Est-ce que certains logiciels sont déconseillés pour la protection des données ?

Nous ne faisons pas de "name and shame", mais nous recommandons d’utiliser les outils de visioconférence français et certifiés par l’Anssi autant que possible, c’est ce qu’il y a de plus sûr. La liste des points de vigilance à avoir en matière de cybersécurité est disponible sur notre site.

Mais travailleurs et entreprises sont-ils assez sensibilisés sur ces questions de protection des données ?

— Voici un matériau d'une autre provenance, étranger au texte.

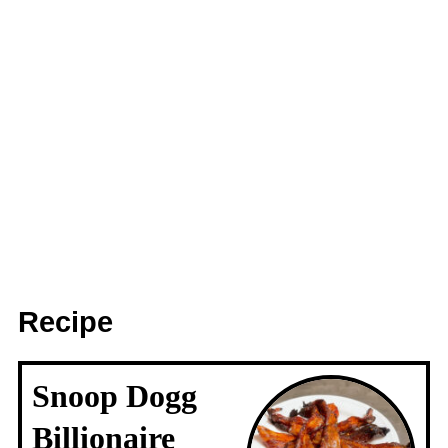
Recipe
Snoop Dogg
Billionaire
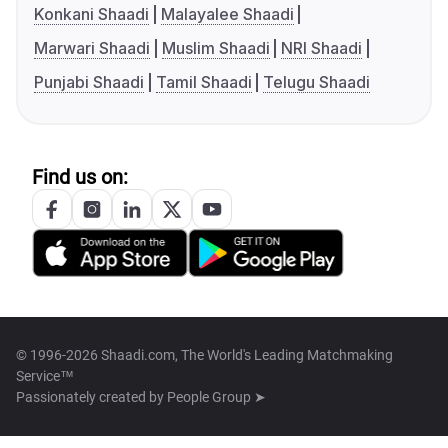
Konkani Shaadi
Malayalee Shaadi
Marwari Shaadi
Muslim Shaadi
NRI Shaadi
Punjabi Shaadi
Tamil Shaadi
Telugu Shaadi
Find us on:
© 1996-2026 Shaadi.com, The World's Leading Matchmaking
Service™
Passionately created by
People Group ➤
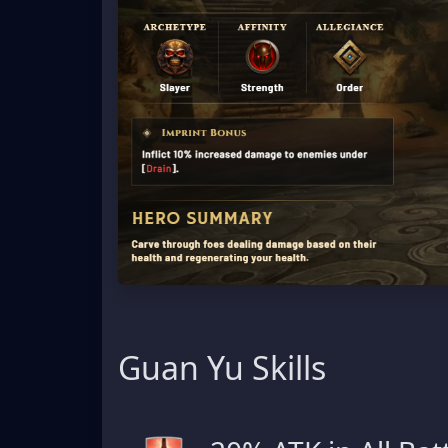
Guan Yu Skills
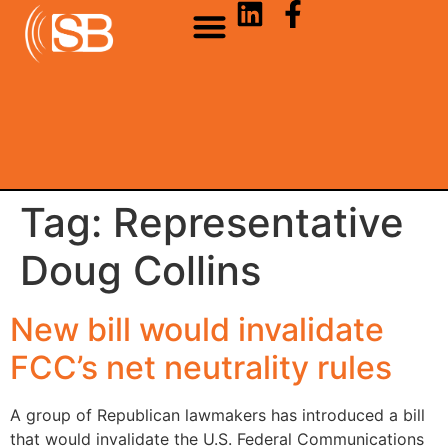
Tag:
Representative
Doug Collins
New bill would invalidate
FCC’s net neutrality rules
A group of Republican lawmakers has introduced a bill
that would invalidate the U.S. Federal Communications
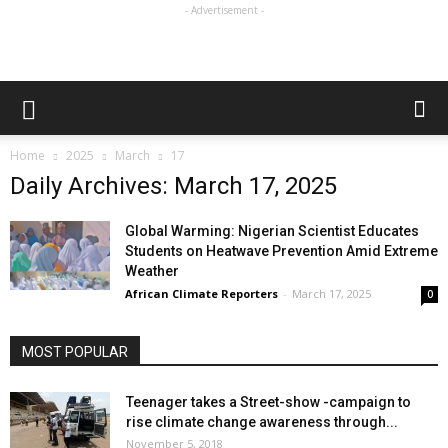
- Advertisement -
Home
2025
March
17
Daily Archives: March 17, 2025
Global Warming: Nigerian Scientist Educates
Students on Heatwave Prevention Amid Extreme
Weather
African Climate Reporters
-
March 17, 2025
0
MOST POPULAR
Teenager takes a Street-show -campaign to
rise climate change awareness through...
November 5, 2018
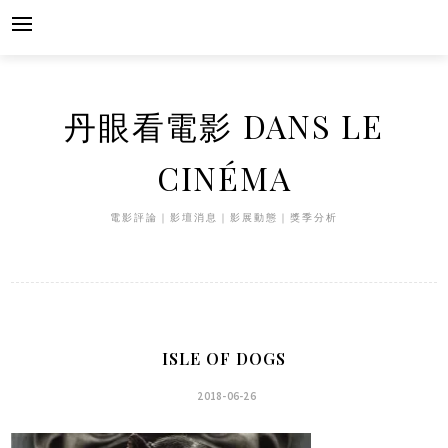
Skip
to
content
丹眼看電影 DANS LE
CINÉMA
電影評論｜影壇消息｜影展動態｜獎季分析
ISLE OF DOGS
2018-06-26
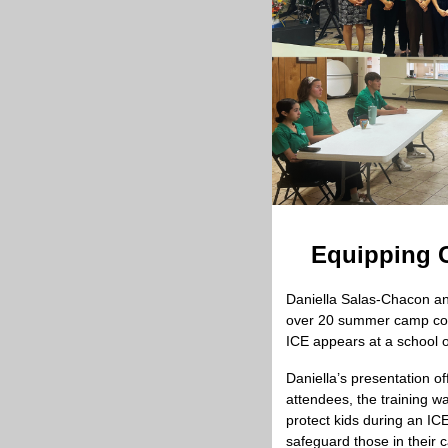
Equipping C
Daniella Salas-Chacon and
over 20 summer camp couns
ICE appears at a school o
Daniella’s presentation o
attendees, the training w
protect kids during an IC
safeguard those in their c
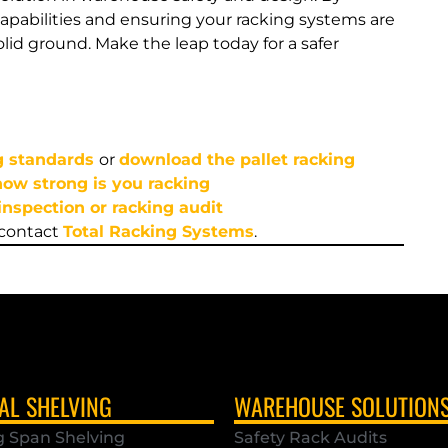
apabilities and ensuring your racking systems are
lid ground. Make the leap today for a safer
g standards
or
download the pallet racking
 how strong is you racking
inspection or racking audit
 contact
Total Racking Systems
.
AL SHELVING
WAREHOUSE SOLUTION
g Span Shelving
Safety Rack Audits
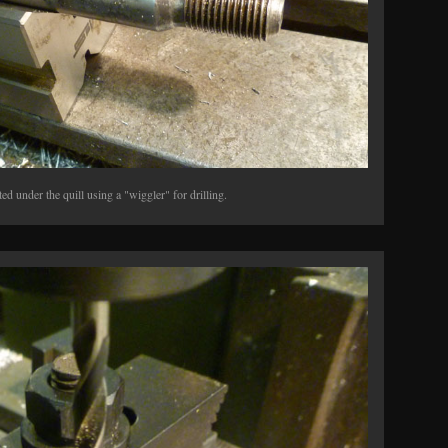
ed under the quill using a "wiggler" for drilling.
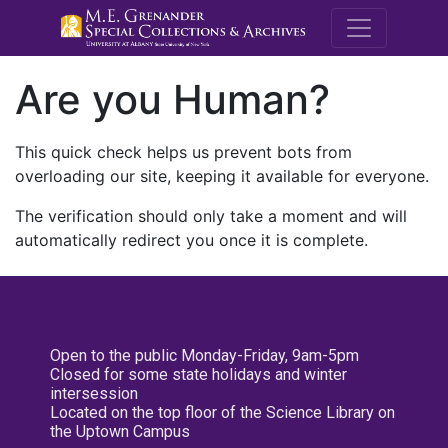
M.E. Grenande
Are you Human?
This quick check helps us prevent bots from
overloading our site, keeping it available for everyone.
The verification should only take a moment and will
automatically redirect you once it is complete.
Open to the public Monday-Friday, 9am-5pm
Closed for some state holidays and winter
intersession
Located on the top floor of the Science Library on
the Uptown Campus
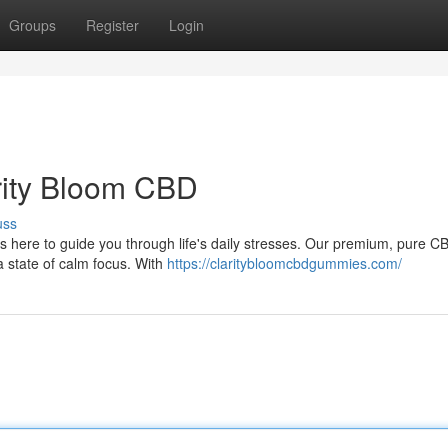
Groups
Register
Login
arity Bloom CBD
uss
s here to guide you through life's daily stresses. Our premium, pure C
a state of calm focus. With
https://claritybloomcbdgummies.com/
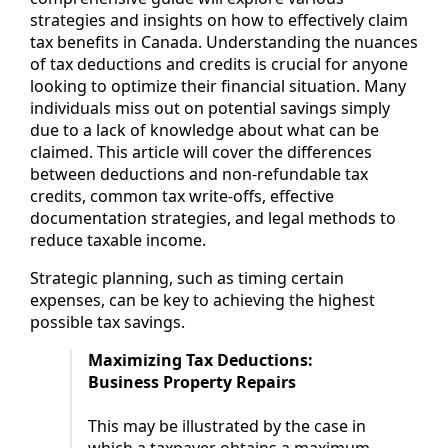
strategies and insights on how to effectively claim
tax benefits in Canada. Understanding the nuances
of tax deductions and credits is crucial for anyone
looking to optimize their financial situation. Many
individuals miss out on potential savings simply
due to a lack of knowledge about what can be
claimed. This article will cover the differences
between deductions and non-refundable tax
credits, common tax write-offs, effective
documentation strategies, and legal methods to
reduce taxable income.
Strategic planning, such as timing certain
expenses, can be key to achieving the highest
possible tax savings.
Maximizing Tax Deductions:
Business Property Repairs
This may be illustrated by the case in
which a taxpayer obtains a maximum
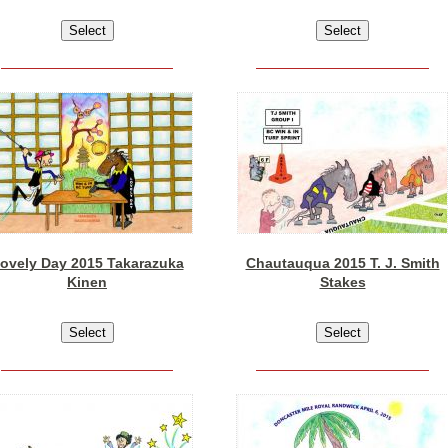
ovely Day 2015 Takarazuka
Chautauqua 2015 T. J. Smith
Kinen
Stakes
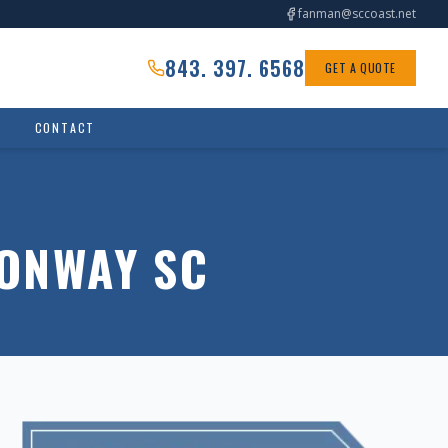
fanman@sccoast.net
843. 397. 6568
GET A QUOTE
CONTACT
CONWAY SC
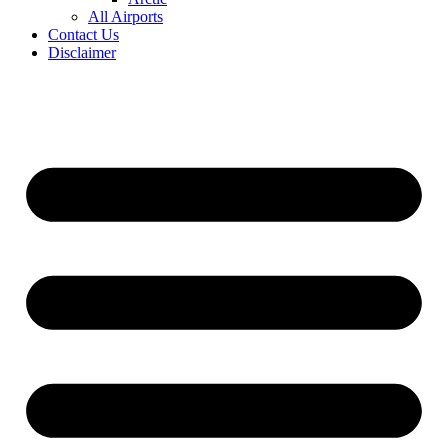
All Airports
Contact Us
Disclaimer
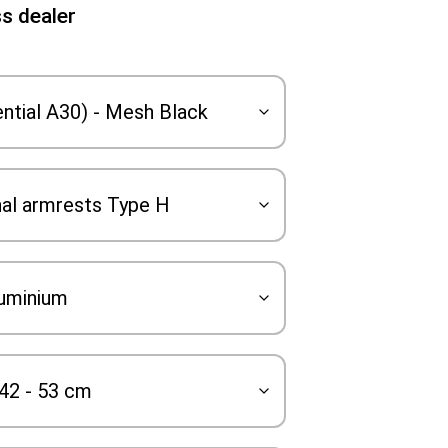
s dealer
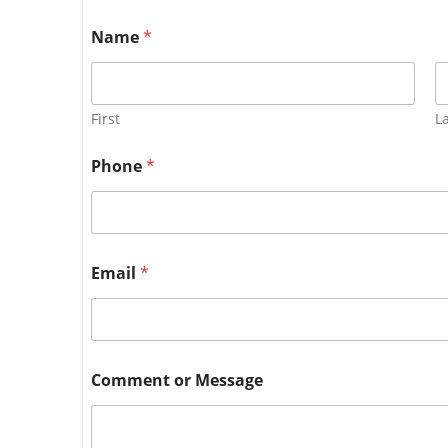
Name
*
First
L
Phone
*
Email
*
Comment or Message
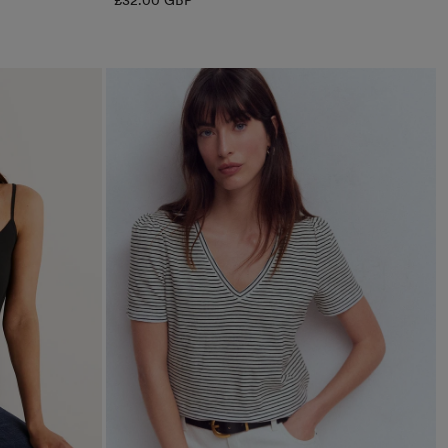
£32.00 GBP
price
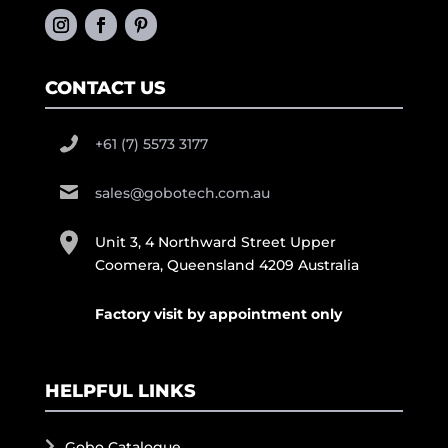
CONTACT US
+61 (7) 5573 3177
sales@gobotech.com.au
Unit 3, 4 Northward Street Upper
Coomera, Queensland 4209 Australia
Factory visit by appointment only
HELPFUL LINKS
Gobo Catalogue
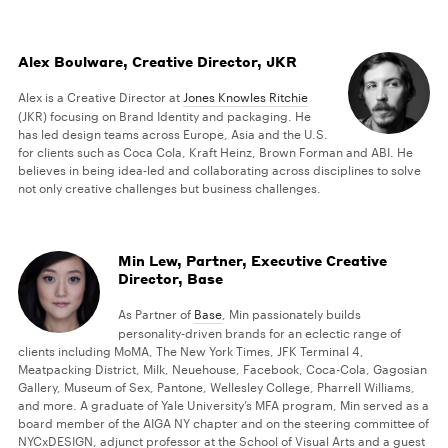
Alex Boulware, Creative Director, JKR
Alex is a Creative Director at
Jones Knowles Ritchie
(JKR) focusing on Brand Identity and packaging. He
has led design teams across Europe, Asia and the U.S.
for clients such as Coca Cola, Kraft Heinz, Brown Forman and ABI. He
believes in being idea-led and collaborating across disciplines to solve
not only creative challenges but business challenges.
Min Lew, Partner, Executive Creative
Director, Base
As Partner of
Base
, Min passionately builds
personality-driven brands for an eclectic range of
clients including MoMA, The New York Times, JFK Terminal 4,
Meatpacking District, Milk, Neuehouse, Facebook, Coca-Cola, Gagosian
Gallery, Museum of Sex, Pantone, Wellesley College, Pharrell Williams,
and more. A graduate of Yale University’s MFA program, Min served as a
board member of the AIGA NY chapter and on the steering committee of
NYCxDESIGN, adjunct professor at the School of Visual Arts and a guest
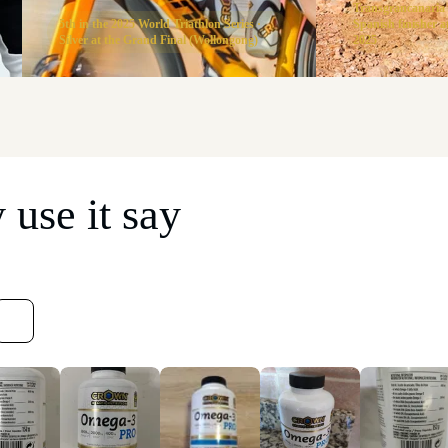
Transgrancanaria
5th in the 2025 World Triathlon Series ·
Spanish finisher
Silver at the Grand Final (Wollongong)
2025
use it say
Sort reviews by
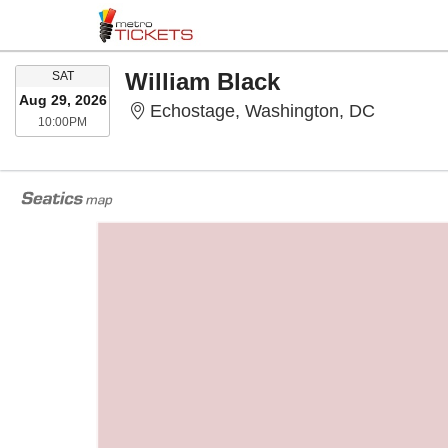
SATURDAY
William Black
SAT
Aug 29, 2026
Echostag
Echostage, Washington, DC
10:00PM
10:00PM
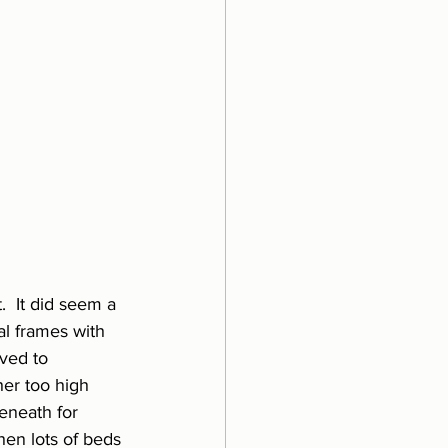
  It did seem a 
al frames with 
ved to 
her too high 
beneath for 
hen lots of beds 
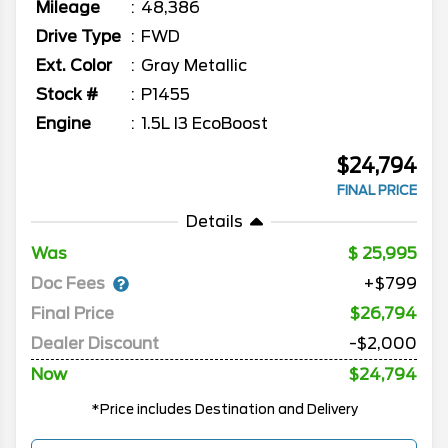
Mileage
48,386
Drive Type
FWD
Ext. Color
Gray Metallic
Stock #
P1455
Engine
1.5L I3 EcoBoost
$24,794
FINAL PRICE
Details
Was
25,995
Doc Fees
+$799
Final Price
$26,794
Dealer Discount
-$2,000
Now
$24,794
*Price includes Destination and Delivery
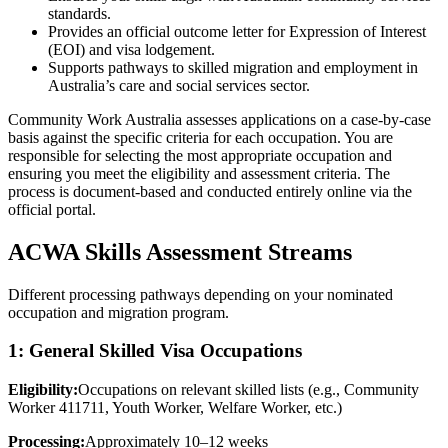
standards.
Provides an official outcome letter for Expression of Interest
(EOI) and visa lodgement.
Supports pathways to skilled migration and employment in
Australia’s care and social services sector.
Community Work Australia assesses applications on a case-by-case
basis against the specific criteria for each occupation. You are
responsible for selecting the most appropriate occupation and
ensuring you meet the eligibility and assessment criteria. The
process is document-based and conducted entirely online via the
official portal.
ACWA Skills Assessment Streams
Different processing pathways depending on your nominated
occupation and migration program.
1: General Skilled Visa Occupations
Eligibility:
Occupations on relevant skilled lists (e.g., Community
Worker 411711, Youth Worker, Welfare Worker, etc.)
Processing:
Approximately 10–12 weeks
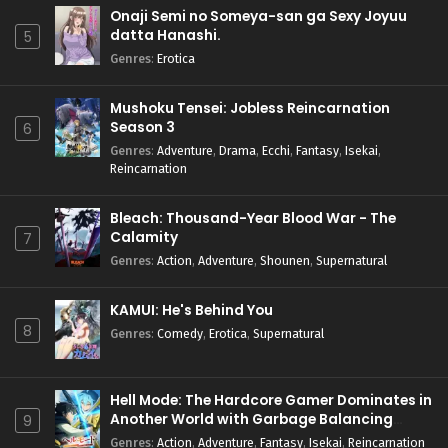
Onaji Semi no Someya-san ga Sexy Joyuu
datta Hanashi.
5
Genres
:
Erotica
Mushoku Tensei: Jobless Reincarnation
Season 3
6
Genres
:
Adventure
,
Drama
,
Ecchi
,
Fantasy
,
Isekai
,
Reincarnation
Bleach: Thousand-Year Blood War - The
Calamity
7
Genres
:
Action
,
Adventure
,
Shounen
,
Supernatural
KAMUI: He's Behind You
8
Genres
:
Comedy
,
Erotica
,
Supernatural
Hell Mode: The Hardcore Gamer Dominates in
Another World with Garbage Balancing
9
Season 2
Genres
:
Action
,
Adventure
,
Fantasy
,
Isekai
,
Reincarnation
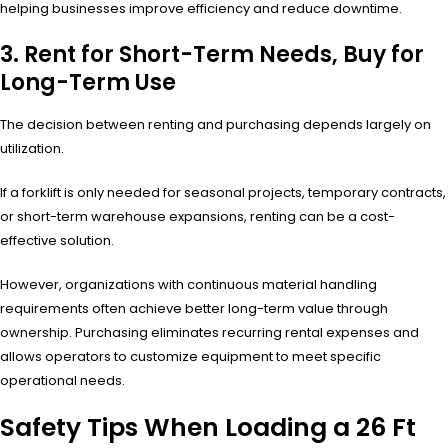
helping businesses improve efficiency and reduce downtime.
3. Rent for Short-Term Needs, Buy for
Long-Term Use
The decision between renting and purchasing depends largely on
utilization.
If a forklift is only needed for seasonal projects, temporary contracts,
or short-term warehouse expansions, renting can be a cost-
effective solution.
However, organizations with continuous material handling
requirements often achieve better long-term value through
ownership. Purchasing eliminates recurring rental expenses and
allows operators to customize equipment to meet specific
operational needs.
Safety Tips When Loading a 26 Ft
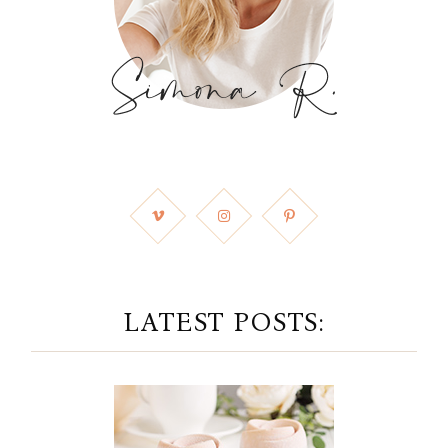
LATEST POSTS:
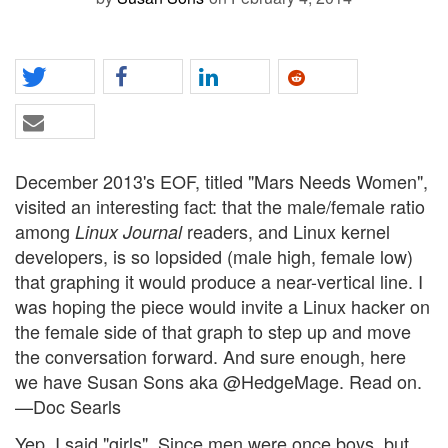
December 2013's EOF, titled "Mars Needs Women",
visited an interesting fact: that the male/female ratio
among
readers, and Linux kernel
Linux Journal
developers, is so lopsided (male high, female low)
that graphing it would produce a near-vertical line. I
was hoping the piece would invite a Linux hacker on
the female side of that graph to step up and move
the conversation forward. And sure enough, here
we have Susan Sons aka @HedgeMage. Read on.
—Doc Searls
Yep, I said "girls". Since men were once boys, but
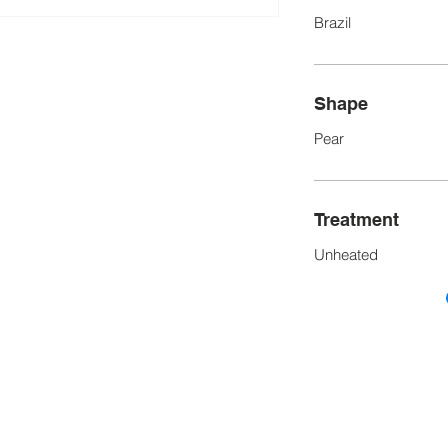
Brazil
Shape
Pear
Treatment
Unheated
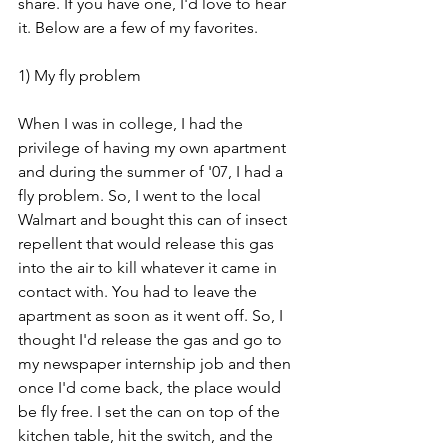
share. If you have one, I'd love to hear 
it. Below are a few of my favorites. 
1) My fly problem
When I was in college, I had the 
privilege of having my own apartment 
and during the summer of '07, I had a 
fly problem. So, I went to the local 
Walmart and bought this can of insect 
repellent that would release this gas 
into the air to kill whatever it came in 
contact with. You had to leave the 
apartment as soon as it went off. So, I 
thought I'd release the gas and go to 
my newspaper internship job and then 
once I'd come back, the place would 
be fly free. I set the can on top of the 
kitchen table, hit the switch, and the 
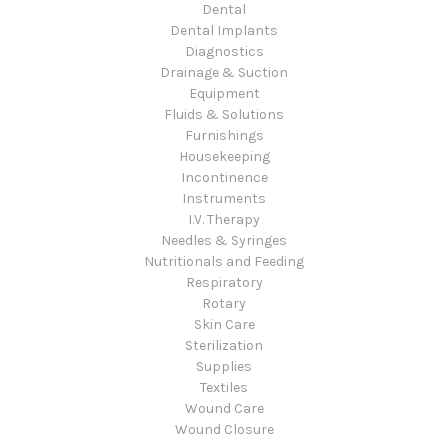
Dental
Dental Implants
Diagnostics
Drainage & Suction
Equipment
Fluids & Solutions
Furnishings
Housekeeping
Incontinence
Instruments
I.V. Therapy
Needles & Syringes
Nutritionals and Feeding
Respiratory
Rotary
Skin Care
Sterilization
Supplies
Textiles
Wound Care
Wound Closure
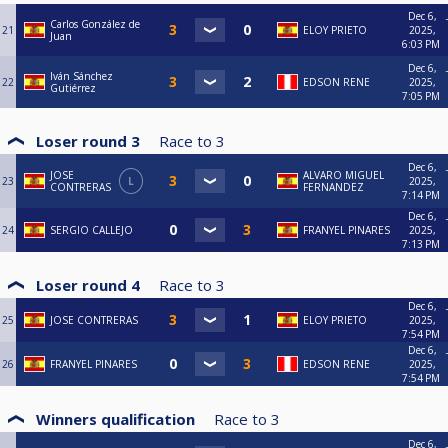
Dec 6,
Carlos González de
21
ELOY PRIETO
2025,
Juan
6:03 PM
Dec 6,
Iván Sánchez
22
EDSON RENE
2025,
Gutiérrez
7:05 PM
Loser round 3
Race to
3
Dec 6,
JOSE
ALVARO MIGUEL
23
L
2025,
CONTRERAS
FERNANDEZ
7:14 PM
Dec 6,
24
SERGIO CALLEJO
FRANYEL PINARES
2025,
7:13 PM
Loser round 4
Race to
3
Dec 6,
25
JOSE CONTRERAS
ELOY PRIETO
2025,
7:54 PM
Dec 6,
26
FRANYEL PINARES
EDSON RENE
2025,
7:54 PM
Winners qualification
Race to
3
Dec 6,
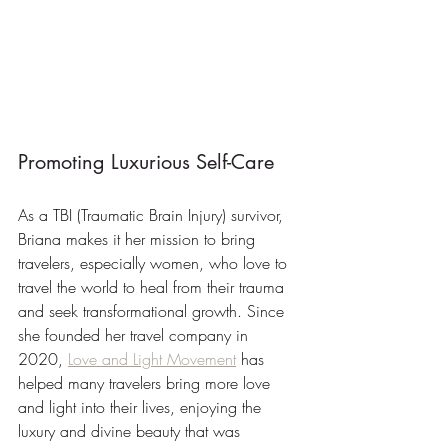
Promoting Luxurious Self-Care
As a TBI (Traumatic Brain Injury) survivor, 
Briana makes it her mission to bring 
travelers, especially women, who love to 
travel the world to heal from their trauma 
and seek transformational growth. Since 
she founded her travel company in 
2020, 
Love and Light Movement
 has 
helped many travelers bring more love 
and light into their lives, enjoying the 
luxury and divine beauty that was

Il y a sans doute un manque de formation. Les circonstances actuelles sont l’occasion de se poser les bonnes questions, c’est pour cela que nous organisons un évènement digital dédié le 9 novembre. Nous publions un guide des bonnes pratiques sur notre site, des conseils sur le télétravail et la collecte de données notamment. Il ne faut pas non plus hésiter à consulter le site de l’Anssi, ou du ministère de l’Économie. La Cnil traite aussi les plaintes et répond aux demandes de conseil. Enfin, dans le contexte actuel de recrudescence des actions malveillantes, il faut être particulièrement vigilant par rapport aux tentatives d’hameçonnage ou, par exemple, de "fraude au faux patron" [escroquerie visant à exploiter les failles des employés de grandes entreprises en se faisant passer pour le patron, NDLR].

Justement voyez-vous une hausse des demandes et plaintes sur ces questions ?

Environ 20% des plaintes que reçoit la Cnil concernent des sujets liés aux ressources humaines. Le nombre de saisines liées à la surveillance en télétravail est en légère hausse ces derniers temps, mais ce sont surtout les plaintes liées à d’autres types de surveillance comme la géolocalisation, la biométrie ou la vidéosurveillance au bureau qui ont augmenté de 15% sur les six derniers mois par rapport à la même période en 2019. Outre les plaintes nous recevons aussi plus de demandes de conseils, relatives à la gestion des données de santé et au télétravail. Le message essentiel, c’est que les outils de télétravail ne doivent pas altérer la confiance entre employeurs et salariés. Sans dialogue, il y a un risque d’incompréhension et donc de plainte. Il est très important que les outils soient transparents et, j’insiste, proportionnés.